Hundreds of chemical facilities have already switched to cost-effective alternative processes, the groups say, adding that relying on voluntary efforts has left more than 100 million people in the United States living or working in vulnerability zones. Industry officials have said that companies already use IST where feasible and that a federal IST requirement is unnecessary and would be unwieldy.

The groups' letter comes after officials with EPA and the White House Council on Environmental Quality, in meetings with advocates last month, rebuffed calls to expedite EPA's overhaul of RMP rules, which currently require facilities to report certain hazardous chemicals to EPA and reduce risks of their accidental release.

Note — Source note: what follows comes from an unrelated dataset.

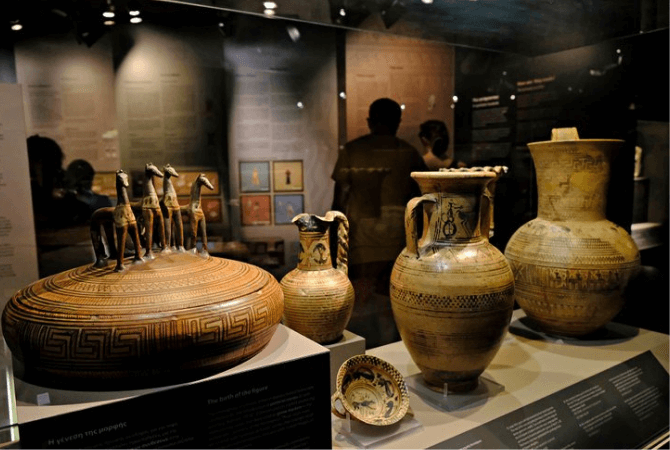 Locate an element on the screen. The width and height of the screenshot is (670, 450). right ceramic vase is located at coordinates (573, 208). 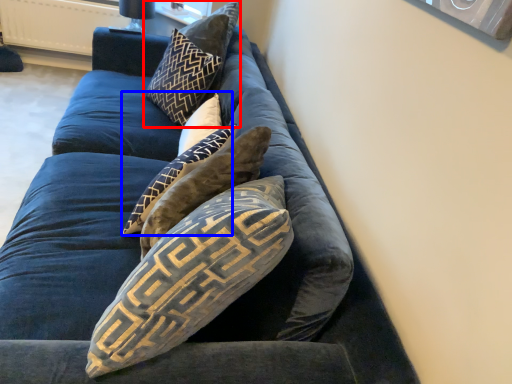 Question: Which of the following is the farthest to the observer, pillow (highlighted by a red box) or pillow (highlighted by a blue box)?

Choices:
 (A) pillow
 (B) pillow

Answer: (A)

Federal officials outlined plans for implementing Obama's order in a June 6 report, "Executive Order 13650 Actions to Improve Chemical Facility Safety and Security -- A Shared Commitment," which says EPA will begin modernizing the RMP program within one year, and will consider additional revisions in the coming years.

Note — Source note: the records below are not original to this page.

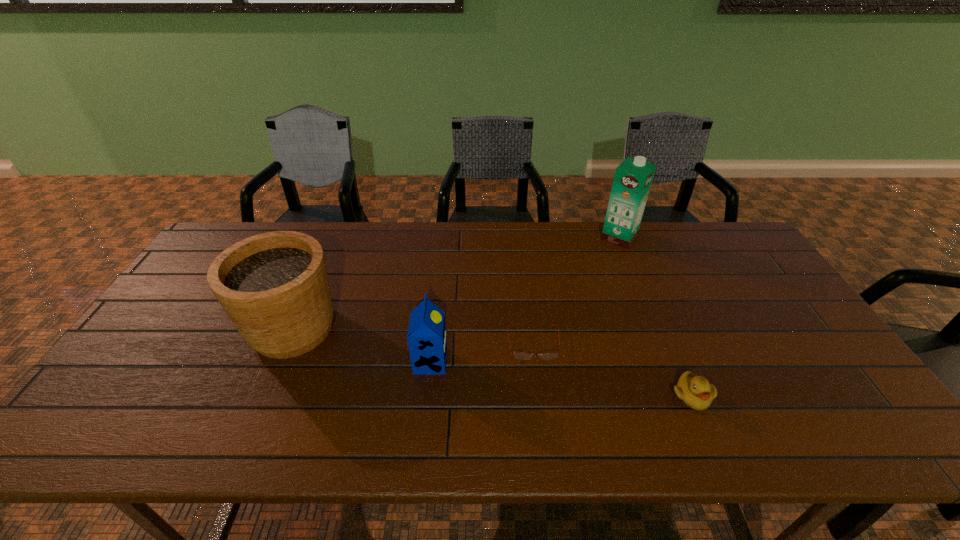 In the image, there is a desktop. What are the coordinates of `vacant area at the right edge` in the screenshot? It's located at (837, 380).

Where is `free space at the far left corner of the desktop`? This screenshot has height=540, width=960. free space at the far left corner of the desktop is located at coordinates (230, 232).

This screenshot has height=540, width=960. In order to click on vacant region at the far right corner of the desktop in this screenshot , I will do `click(727, 228)`.

The image size is (960, 540). Find the location of `empty location between the left carton and the leftmost object`. empty location between the left carton and the leftmost object is located at coordinates (362, 345).

Locate an element on the screen. Image resolution: width=960 pixels, height=540 pixels. free space between the spectacles and the farther carton is located at coordinates (576, 290).

Identify the location of vacant space in between the nearer carton and the duckling. The image size is (960, 540). (x=561, y=379).

Locate an element on the screen. unoccupied position between the nearest object and the leftmost object is located at coordinates [x=492, y=362].

At what (x,y) coordinates should I click in order to perform the action: click on vacant space that is in between the flowerpot and the shorter carton. Please return your answer as a coordinate pair (x, y). Looking at the image, I should click on (362, 345).

At what (x,y) coordinates should I click in order to perform the action: click on free space between the leftmost object and the nearer carton. Please return your answer as a coordinate pair (x, y). Looking at the image, I should click on (362, 345).

At what (x,y) coordinates should I click in order to perform the action: click on free space between the fourth tallest object and the spectacles. Please return your answer as a coordinate pair (x, y). Image resolution: width=960 pixels, height=540 pixels. Looking at the image, I should click on (612, 369).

Late last year, EPA published notice in the unified agenda that it plans to issue an NPRM updating its RMP requirements in September. In the federal calender, EPA says it is considering revisions to RMP that could include updating the rule's list of regulated substances, as well as the threshold quantities that require reporting, or other changes to emergency response or other regulatory provisions.

But in the letter to Obama, the groups say EPA's current time line for updating the RMP "will jeopardize finalizing a rule before you leave office and therefore needs to be accelerated."